I think some parallels can be drawn between identifying gifted students in the classroom and scouting for talents in sports.

For instance, baseball scouts operate on various levels (e.g. high school, college, minor league) when looking to recruit.  Baseball scouts also spend ample lengths of time observing players in their natural environment; they don’t base decisions generally on one occurrence but base their selections on repeated observations and gathering much data. Also, decisions to draft players are also commonly made my multiple scouts orteam staff. Finally, if players are deemed “good enough,” they are typically given a try-out, perhaps invited to join a practice or exhibition session.

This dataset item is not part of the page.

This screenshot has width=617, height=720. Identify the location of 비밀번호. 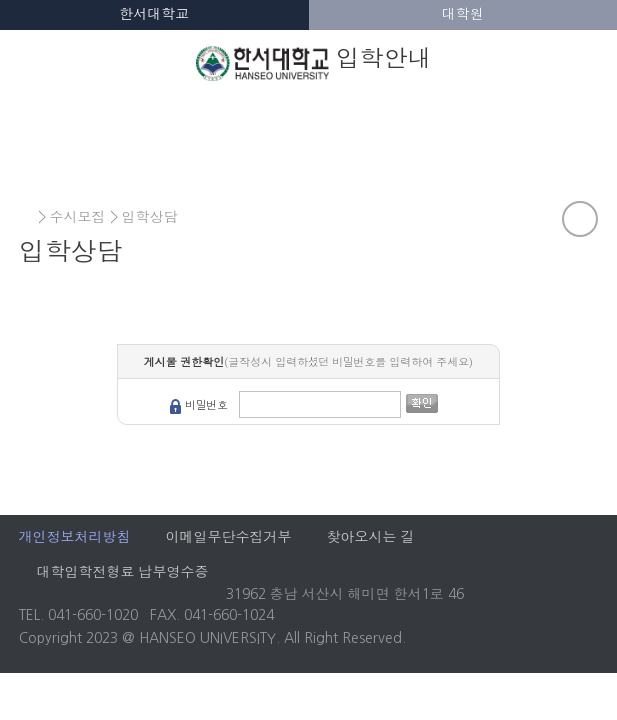
(206, 405).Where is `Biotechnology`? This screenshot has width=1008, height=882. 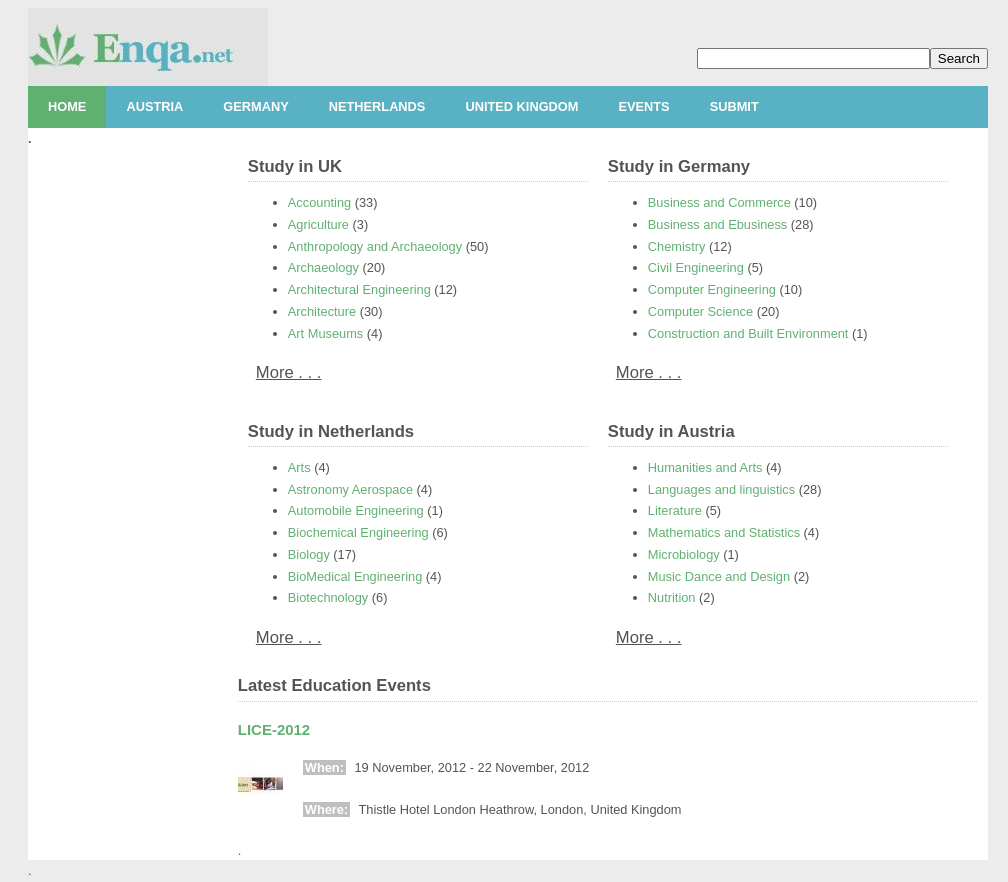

Scouting might be used as a metaphor for identifying gifted students in schools. Identification should occur at different grade levels. While it might be more advantageous to find and test students in primary grades, such as first-grade, identifying practices should happen across grade-levels; this gives students a continuous chance to be identified, allowing teachers to identify students who might have been “missed” in early grades or due to circumstances and the environment, were not identified.

Additionally, like scouting, identification is not a one-person operation. Classroom teachers, teachers on the grade-level teams, teachers in other grades, guidance counselors, school psychologists, parents, and administrators should all be working together to identify gifted students. It’s certainly a team effort.

For example, a counselor might notice gifted characteristics while interacting with a child in the school cafeteria and could relate this information to the classroom teacher. The classroom teacher could then begin observing the student, which leads to the next step in the scouting process. Teachers and other school staff need to spend time observing these potential gifted students; observational notes can be taken.

Some school districts utilize gifted characteristic checklists or indicators, which can be used to guide observations. This data can then be shared among potential scouts, who decide if there is enough evidence to recommend students for testing.  The student is then provided a chance-invited to batting practice so to speak—to demonstrate whether they would qualify for gifted programming services.

Of course, gifted programs and identification processes vary between school districts and states, but this scouting analogy can be used as a guiding image for consistent, systematic, collaborative identification.

Teachers and other adults at the school must be on the constant look for potential gifted students and work in unison to screen and test these students—thus, providing them with the appropriate opportunities for academic success.